The store will accordingly be renamed The Friend Street Bookstore when it opens, but the store’s model of selling once-read books at lower prices will remain the same.
Schneider said her preference would have been to remain in Newburyport, but there was no available space at an affordable price.
“Our customers have been so great, and they wanted us to stay in Newburyport,” Schneider said. “But we checked places in Newbury and Rowley before settling on Amesbury.”
The Middle Street Bookstore had been a fixture in downtown Newburyport since John Kymalainen of Danvers first opened the store in 1992. Eventually he sold the business to two Colorado men, one of whom was originally from Newburyport, and in 2003 they sold the store to Schneider, who had been running the day-to-day operations.
The new location in Amesbury is bigger than the current space and has much more parking available nearby to customers. There will also be a handicap accessible entrance in the back, something the Middle Street store didn’t have.
Before the new shop opens, the bookstore needs to install new bookshelves, transport the thousands of books currently on the shelves, and then have its business license approved by the Amesbury City Council.
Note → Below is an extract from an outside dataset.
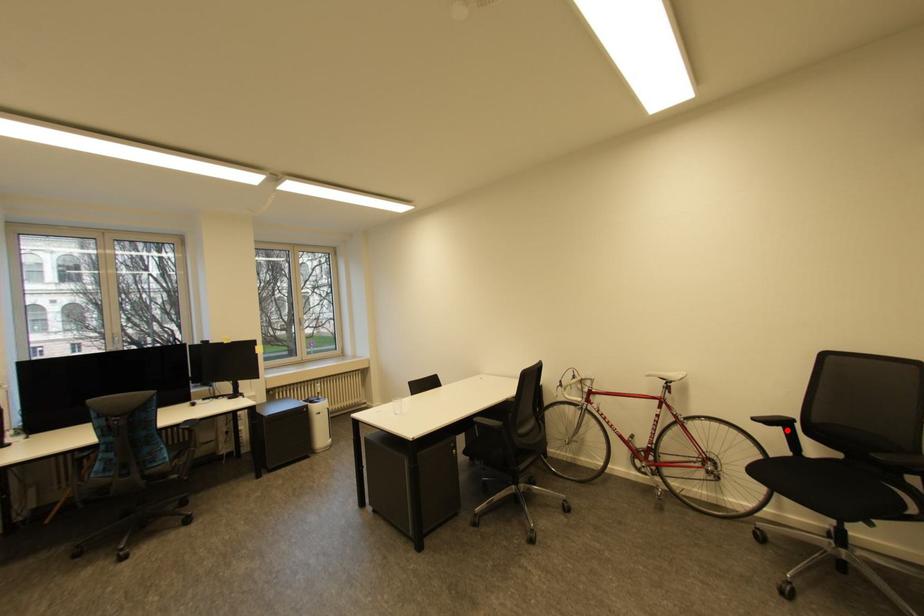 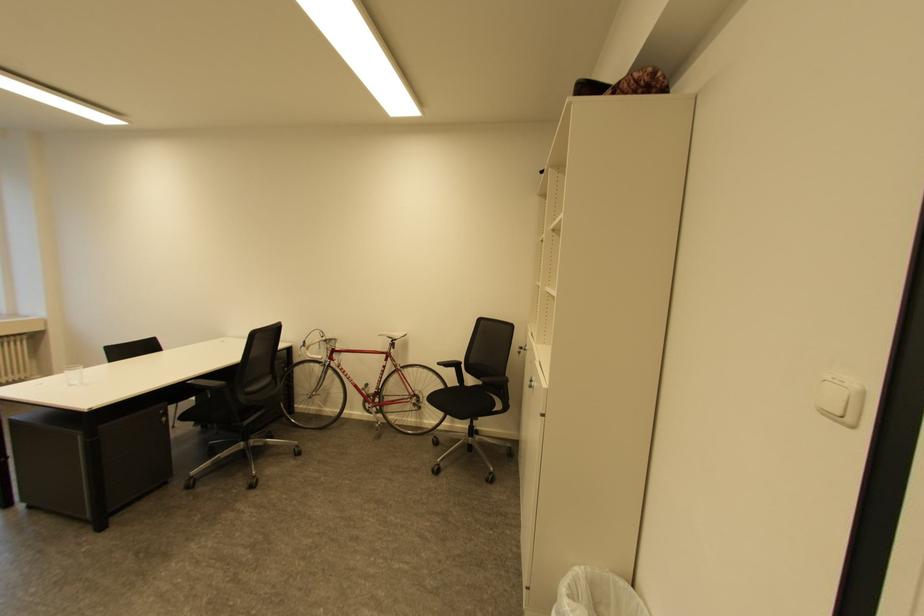 Question: I am providing you with two images of the same scene from different viewpoints. In image1, a red point is highlighted. Considering the same 3D point in image2, which of the following is correct?

Choices:
 (A) It is closer
 (B) It is farther

Answer: (B)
The store has already received its occupancy permit from building inspector Denis Nadeau, and the next City Council meeting is scheduled for April 9.
In the last days before the move, Schneider said she wants to thank all of her customers for supporting the store and added that she hopes they will continue to do so in the future.
“We hope our customers will follow us, especially those who have credit here so they can continue using their credit,” Schneider said. “We love our customers, we really do, and I’m going to miss a lot of them if they don’t come up there.”
Maggie Sundae closes
As one business moves into Friend Street, another is on the way out. Maggie Sundae, a popular ice cream shop at 60 Friend St., announced that it closed its doors over the weekend and the space is now up for lease.
Adele Faso, Maggie Sundae’s owner, said she decided not to renew her lease on the property so she could focus on her new catering business.
Faso had previously said Maggie Sundae would remain but would transition into a soup and sandwich café known as the Soup Ladle Café, and yesterday Faso said she is still planning on doing that, but the business would operate out of Kitchen Local at 14 Cedar St. instead.
“That’s what we’re working on through Kitchen Local,” Faso said. “We still have a lot more we need to iron out, but that’s still in the works.”
Kitchen Local is a commercial-grade kitchen that recently opened in the Cedar Street complex. Professional cooks can rent it to prepare their foods.
Faso said she hopes to have her new business up and running in a couple of months, but added that it was an emotional day for her on Sunday when she moved her stuff out of Maggie’s.
“It was bittersweet, but it was a decision I had to make,” Faso said. “There was no kitchen here at Maggie’s.”
Meanwhile, reports are surfacing that the former home of Zac and Ani’s Bread at 11 Elm St. in downtown Amesbury has been leased out to a new occupant. According to multiple city officials, the occupant is believed to be a cheese business that will operate as a wholesaler and likely won’t sell its product to consumers from the store.
Town officials did not have the name of the business or when it might move in, and calls left at the building inspector’s office were not returned by press time.